Would a Gas Tax Work?
Part of the compromise being worked out on climate and energy in the pending Senate bill is expected to be a fee on transportation fuels, rather than including oil refiners under a cap and trade program. The idea has been given a thumbs-up by oil companies, and environmental groups are also fans of the idea -- a rare coincidence these days. But will the policy work?
If done properly, it could be. Most environmental groups are supportive of the idea of a fee on fuels, or a "gas tax," if you prefer, but only if the fee goes to other programs that would help reduce oil use. The transportation sector accounts for 28 percent of US emissions, so it's not a small issue when we’re talking about a climate bill.
The linked fee would be an additional price added to fuels to pay for the carbon cost. It could be 25 cents, or it could be $4, if we wanted to be more like, say, Europe. The fee would be tied to the price of pollution permits in the greater carbon market. Oil companies like BP and ConocoPhillips favor the approach (which they suggested last year) because it frees them from the complex cap and trade program and instead puts the burden of reducing oil use on consumers. Oil-friendly senators like it too. And a lot of environmental groups say they're open to it as well.
"We generally like the idea of having a gas tax," said Kate McMahon, an energy policy campaigner at Friends of the Earth. "But it has to be really big ... I don't see Congress putting 50 percent tax on gasoline. That’s what we would need in terms of a price signal."
To be effective, a fuel fee has to cause people to use less oil -- by driving less, buying a more fuel-efficient vehicle, or switching to public transportation. Studies have found that a gas fee has to get into the dollar figures to actually change people's habits.

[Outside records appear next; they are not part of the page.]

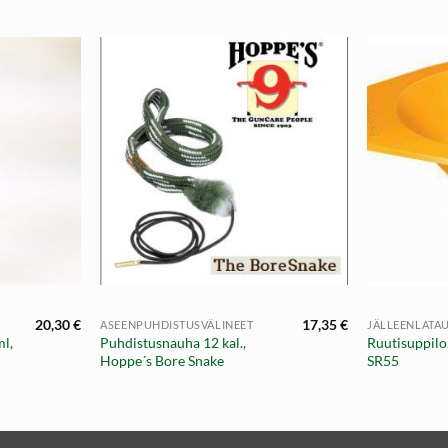
+
+
20,30
€
17,35
€
ASEENPUHDISTUSVÄLINEET
JÄLLEENLATA
l,
Puhdistusnauha 12 kal.,
Ruutisuppilo
Hoppe´s Bore Snake
SR55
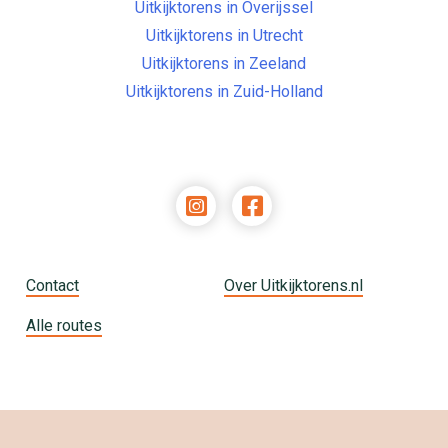
Uitkijktorens in Overijssel
Uitkijktorens in Utrecht
Uitkijktorens in Zeeland
Uitkijktorens in Zuid-Holland
Contact
Over Uitkijktorens.nl
Alle routes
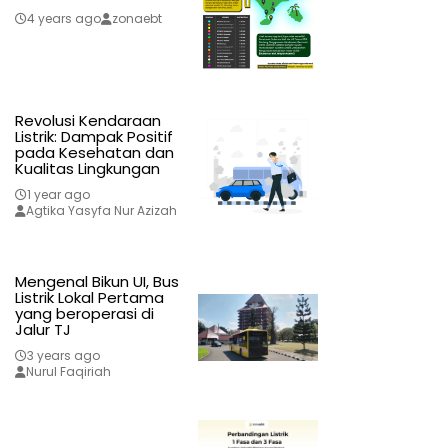
4 years ago
zonaebt
Revolusi Kendaraan
Listrik: Dampak Positif
pada Kesehatan dan
Kualitas Lingkungan
1 year ago
Agtika Yasyfa Nur Azizah
Mengenal Bikun UI, Bus
Listrik Lokal Pertama
yang beroperasi di
Jalur TJ
3 years ago
Nurul Faqiriah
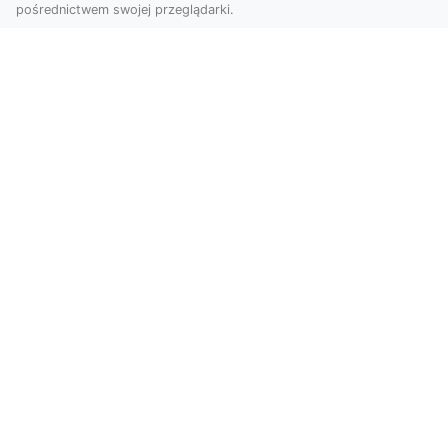
pośrednictwem swojej przeglądarki.
Zdjęcia z drona Dębica – nowoczesne
ujęcia dla Twojego biznesu
Wykorzystanie dronów w fotografii i filmowaniu
otwiera nowe możliwości w promocji i
dokumentacji. ...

A report released this month by researchers at Harvard’s Kennedy School of Government found that "gas prices greater than $7/gallon" may be needed in order to meet the environmental goal of reducing emissions from automobiles 14 percent by 2020. Even the price spike to over $4 a gallon two summers ago didn't curb American driving all that much; we’re a society constructed to encourage use of the personal automobile, and a culture that really, really likes it.
"A price signal, unless it's a big price signal, is unlikely to have a big effect," said Deron Lovaas, federal transportation policy director at the Natural Resources Defense Council. Thus, he says, "What matters just as much as the price is where the investment goes." If that money is going to be used to build new roads, it's probably not going to help the climate very much. But it might if the money goes to programs to ease congestion on existing roads or, better still, create public transportation systems that get people out of cars.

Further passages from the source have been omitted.